郭小璞说到第三种情况时,突然愣了一下,呛水似的连连咳嗽起来。
“来,老先生,您先喝点水再说。”周扬连忙起身给郭小璞续了杯水,非常恭敬地说。
郭小璞端起茶杯慢条斯理地喝了一阵,却是没有接着刚才的话题继续说下去。
“老先生,那第三种情况呢?那究竟是怎么回事啊?”周扬等到郭小璞不再咳嗽而放下了茶杯时,继续追问道。
“这个?嗯,看来真是年老健忘啊,后面的我也想不起来了!”郭小璞摇了摇头,感叹着岁月如梭、不觉而老,就是不愿意再接着说下去。

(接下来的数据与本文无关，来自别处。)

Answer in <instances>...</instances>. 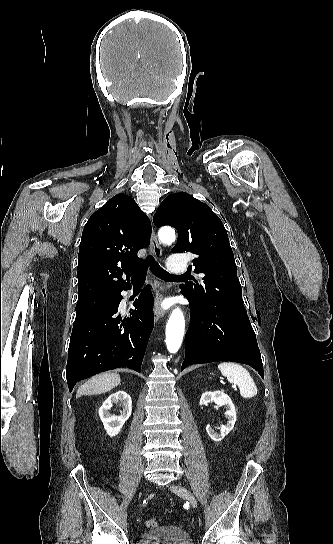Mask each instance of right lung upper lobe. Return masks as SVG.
Returning a JSON list of instances; mask_svg holds the SVG:
<instances>
[{
  "instance_id": "1",
  "label": "right lung upper lobe",
  "mask_w": 333,
  "mask_h": 544,
  "mask_svg": "<svg viewBox=\"0 0 333 544\" xmlns=\"http://www.w3.org/2000/svg\"><path fill=\"white\" fill-rule=\"evenodd\" d=\"M150 235V220L126 194L115 195L93 213L79 247L78 301L117 294L129 286L140 263L137 252L148 246Z\"/></svg>"
}]
</instances>
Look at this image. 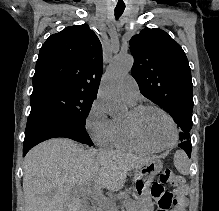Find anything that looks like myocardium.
<instances>
[{"mask_svg": "<svg viewBox=\"0 0 219 211\" xmlns=\"http://www.w3.org/2000/svg\"><path fill=\"white\" fill-rule=\"evenodd\" d=\"M148 109H155V110L160 111L171 122V125L173 127V132H174V140L171 144H169L167 146H162V147L156 146V145H153L152 143H150L146 139V137L143 135V133L139 127L138 118L145 110H148ZM126 124H127V127L129 129L130 133L135 138V140L138 141L140 144L150 148L151 150L164 151V150L171 149L177 144V141L179 138L178 127H177V124H176L173 116L166 109H164L161 106L156 105V104L146 103V104H139V105L132 107V109L129 112L128 117L126 118Z\"/></svg>", "mask_w": 219, "mask_h": 211, "instance_id": "myocardium-1", "label": "myocardium"}]
</instances>
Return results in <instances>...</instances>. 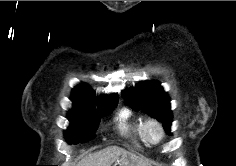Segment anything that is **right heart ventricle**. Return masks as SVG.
Wrapping results in <instances>:
<instances>
[{
	"label": "right heart ventricle",
	"instance_id": "1",
	"mask_svg": "<svg viewBox=\"0 0 236 166\" xmlns=\"http://www.w3.org/2000/svg\"><path fill=\"white\" fill-rule=\"evenodd\" d=\"M118 118L120 128L124 133L129 134L141 142H146L142 132V125L144 122L142 118L135 117L132 111L127 108L120 111Z\"/></svg>",
	"mask_w": 236,
	"mask_h": 166
}]
</instances>
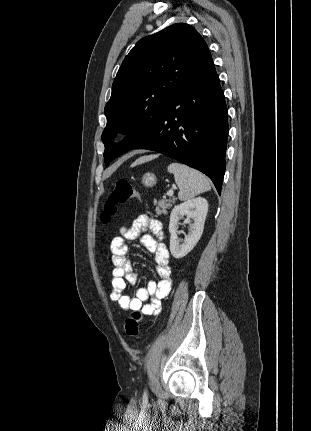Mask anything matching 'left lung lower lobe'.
Returning a JSON list of instances; mask_svg holds the SVG:
<instances>
[{"mask_svg":"<svg viewBox=\"0 0 311 431\" xmlns=\"http://www.w3.org/2000/svg\"><path fill=\"white\" fill-rule=\"evenodd\" d=\"M228 113L210 52L167 106L152 134L134 149L174 158L206 174L221 193Z\"/></svg>","mask_w":311,"mask_h":431,"instance_id":"left-lung-lower-lobe-1","label":"left lung lower lobe"}]
</instances>
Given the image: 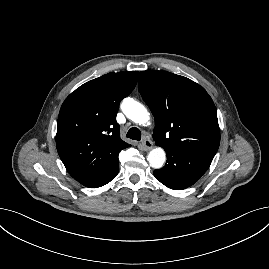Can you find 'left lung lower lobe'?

周扬觉得这个老狐狸精绝对不是忘记了,而是不愿意继续说下去,故而若有若无地瞄了崔主任一眼。
崔主任何等聪明,他当然明白周扬那轻轻一瞥的含义。
“哟,我怎么疏忽了!”崔主任见状,一拍巴掌,立即起身拿了两包花茶递给郭小璞说,“喏,这是我从京城带回来的极品金黄菊,老年人用它泡茶喝,不但能够清热解暑、消肿明目,而且还可以平肝排毒、润喉清肺呢,老年人常饮这个对身体大有好处,还能止咳!”
“呵呵,你看你看,真是太麻烦尚天啦!”郭小璞见自己故意咳嗽了两声,人家催主任就赶快送给自己两包润肺止咳的极品金黄菊,自然是非常高兴,一再表示感谢后,连忙接了过去。